Fintech is likely to make financial cybercrime even more common, warns William Hau, an information-warfare specialist.
He was in Hong Kong recently to promote a self-published book, “Born 2 Hack”. The book is a call for more people with programming skills to join the cybersecurity industry, which faces a critical lack of expertise worldwide.
Hau hopes to get more people to follow him into a career as a “white hat”, a hacker who works on behalf of companies and governments to either probe their defenses or help them respond to breaches.
The book offers a peek into the world of white hats, but not enough. Hau doesn’t want to wade into the details of coding, perhaps out of fear of intimidating his audience, or just to avoid breaking client confidentiality. He should have been a little readier to try.
Reading his book, I still don’t really know how it works when he’s called in to handle a bad situation. There’s no description of the actual work.
He alludes to things like the Shamoon virus attack, which sounds like something I might catch in the shower. And what is an SQL Injection attack, and would it arouse C-3PO?
In computers we trust
Hau’s on a mission to inform people of cybersecurity, but I’d suggest he could venture a little further into the weeds. (I think Hau should find a publishing house to take this on and whip it into proper editorial shape; there’s enough in it to make for a commercial product.)

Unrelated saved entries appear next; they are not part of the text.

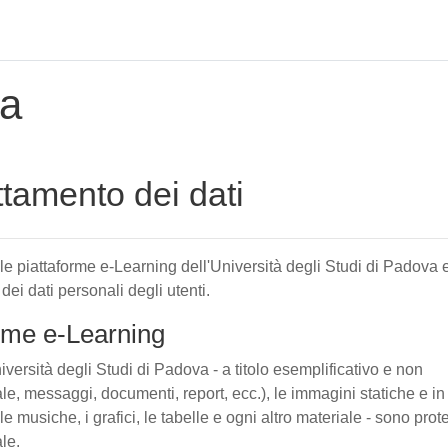
za
attamento dei dati
elle piattaforme e-Learning dell'Università degli Studi di Padova 
 dei dati personali degli utenti.
forme e-Learning
iversità degli Studi di Padova - a titolo esemplificativo e non
tuale, messaggi, documenti, report, ecc.), le immagini statiche e in
le musiche, i grafici, le tabelle e ogni altro materiale - sono prote
ale.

That said, he offers plenty of nuggets. My biggest takeaway is that we – people above a certain age – were right to be afraid to put our personal information on the internet.
Remember how in the late 1990s and early 2000s, everyone was reluctant to put credit-card information online? Companies like PayPal made it “frictionless” while Facebook made us ready to post waaay too much information online.
But that older, fearful, primitive version of us? They were right! The internet, Hau writes, was never built with security in mind. Twenty years ago, e-commerce companies raced to build websites, with security as an afterthought, with no formal penetration testing (that is, they didn’t bother to find out how easily they could be hacked).
Crime does pay…online
There are three reasons why cybercrime will increase.
First, the advent of social media, the Internet of Things, public Wi-Fi, and mobile banking is rapidly expanding the “attack surface” of both consumers and corporations.
Fintech in mobile banking is all about being “frictionless”; consumers prize this convenience over everything else. That’s an invitation to trouble, and Hau reckons hackers are going to shift their targets from companies to consumers at a mass scale.
Second, cloud computing takes your information and spreads it everywhere. True, cloud computing reduces the single-point-of-vulnerability of keeping everything on one company’s servers. But it creates far more opportunities to steal something. Vendors’ clouds are safe if transitioning data there is well planned, and the I.T. is properly architected. But some companies will get it wrong.
Third is that hacking has never been easier. There are Cyberattacks-as-a-Service businesses out there selling malware and ransomware on the open market. Attackers don’t even need to know how to code now: they can simply buy point-and-click software, and head off to do some thieving.